THE PROBLEM:
Skipping each picture, output the entries exactly as they stand below.

[Opening INFORMATION PROVIDED section]

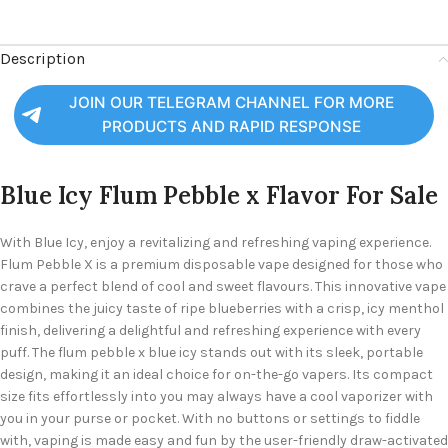
Description
JOIN OUR TELEGRAM CHANNEL FOR MORE
PRODUCTS AND RAPID RESPONSE
Blue Icy Flum Pebble x Flavor For Sale
With Blue Icy, enjoy a revitalizing and refreshing vaping experience.
Flum Pebble X is a premium disposable vape
designed for those who
crave a perfect blend of
cool and sweet flavours. This innovative vape
combines the juicy taste of ripe blueberries with a crisp, icy menthol
finish, delivering a delightful and refreshing experience with every
puff.
The flum pebble x blue icy stands out with its sleek, portable
design, making it an ideal choice for on-the-go vapers. Its compact
size fits effortlessly into
you may always have a cool vaporizer with
you in your purse or pocket. With no buttons or settings to fiddle
with, vaping is made easy and fun by the user-friendly draw-activated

[Closing INFORMATION PROVIDED section]

ANSWER FOR THIS EXERCISE:
Description
JOIN OUR TELEGRAM CHANNEL FOR MORE
PRODUCTS AND RAPID RESPONSE
Blue Icy Flum Pebble x Flavor For Sale
With Blue Icy, enjoy a revitalizing and refreshing vaping experience.
Flum Pebble X is a premium disposable vape
designed for those who
crave a perfect blend of
cool and sweet flavours. This innovative vape
combines the juicy taste of ripe blueberries with a crisp, icy menthol
finish, delivering a delightful and refreshing experience with every
puff.
The flum pebble x blue icy stands out with its sleek, portable
design, making it an ideal choice for on-the-go vapers. Its compact
size fits effortlessly into
you may always have a cool vaporizer with
you in your purse or pocket. With no buttons or settings to fiddle
with, vaping is made easy and fun by the user-friendly draw-activated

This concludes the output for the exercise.